* _Work required_
The requested output is every line from the one with "Segment bladder." through the last line below, printed exactly.

* _Data excerpt_
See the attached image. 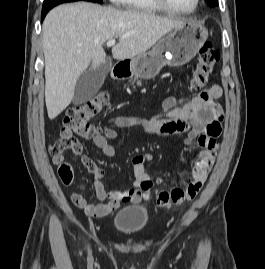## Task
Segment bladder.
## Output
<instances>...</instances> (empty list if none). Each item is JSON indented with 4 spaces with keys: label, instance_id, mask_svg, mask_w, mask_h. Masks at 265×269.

* _Reply_
Segment bladder.
## Output
<instances>...</instances> (empty list if none). Each item is JSON indented with 4 spaces with keys: label, instance_id, mask_svg, mask_w, mask_h. Masks at 265×269.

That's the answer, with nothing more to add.